● Exercise prompt: Using the records that appear below, write out exactly the lines from the one with "có khả năng" through the one with "xung quanh; điều", keeping both end lines.

--- Provided data Enclosed Below ---

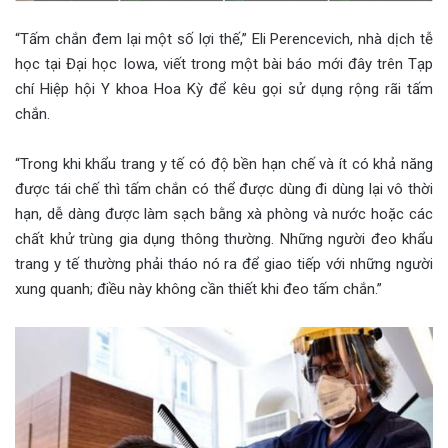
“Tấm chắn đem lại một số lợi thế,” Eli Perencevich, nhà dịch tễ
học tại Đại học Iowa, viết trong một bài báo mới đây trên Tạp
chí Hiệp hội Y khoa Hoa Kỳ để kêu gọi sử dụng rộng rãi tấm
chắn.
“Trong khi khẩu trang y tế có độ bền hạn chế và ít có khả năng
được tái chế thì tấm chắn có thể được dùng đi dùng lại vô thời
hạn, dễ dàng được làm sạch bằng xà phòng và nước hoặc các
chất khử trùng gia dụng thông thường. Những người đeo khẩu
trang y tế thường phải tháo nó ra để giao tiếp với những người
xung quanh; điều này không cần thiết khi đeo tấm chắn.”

--- End of Enclosed Provided data ---
--- Provided data Enclosed Below ---

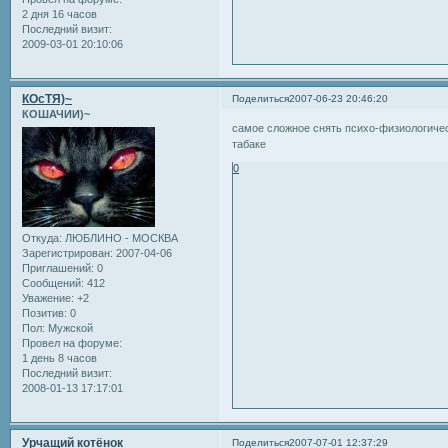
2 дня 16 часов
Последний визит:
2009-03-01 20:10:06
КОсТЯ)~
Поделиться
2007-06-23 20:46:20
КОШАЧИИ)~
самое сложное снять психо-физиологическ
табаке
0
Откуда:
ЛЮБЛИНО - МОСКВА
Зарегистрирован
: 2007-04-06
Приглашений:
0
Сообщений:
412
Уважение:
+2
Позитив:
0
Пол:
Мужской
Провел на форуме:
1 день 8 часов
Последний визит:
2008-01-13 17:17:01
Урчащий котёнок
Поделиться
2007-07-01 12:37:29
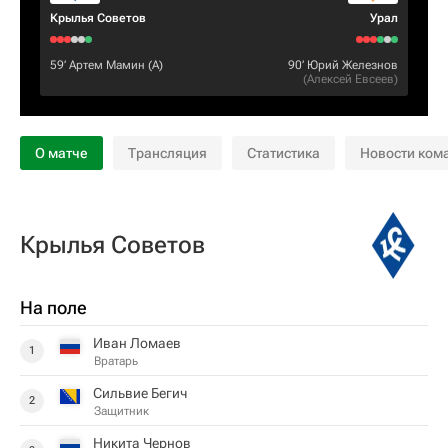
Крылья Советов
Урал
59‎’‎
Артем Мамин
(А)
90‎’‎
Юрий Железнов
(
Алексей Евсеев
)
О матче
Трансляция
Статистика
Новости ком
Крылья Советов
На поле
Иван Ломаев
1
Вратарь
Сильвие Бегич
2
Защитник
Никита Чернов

--- End of Enclosed Provided data ---
--- Provided data Enclosed Below ---

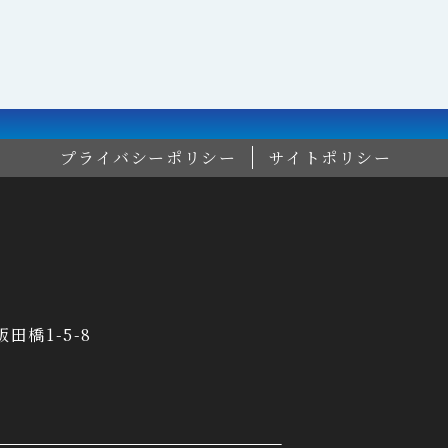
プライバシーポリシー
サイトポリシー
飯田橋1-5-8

--- End of Enclosed Provided data ---

● Result below:
“Trong khi khẩu trang y tế có độ bền hạn chế và ít có khả năng
được tái chế thì tấm chắn có thể được dùng đi dùng lại vô thời
hạn, dễ dàng được làm sạch bằng xà phòng và nước hoặc các
chất khử trùng gia dụng thông thường. Những người đeo khẩu
trang y tế thường phải tháo nó ra để giao tiếp với những người
xung quanh; điều này không cần thiết khi đeo tấm chắn.”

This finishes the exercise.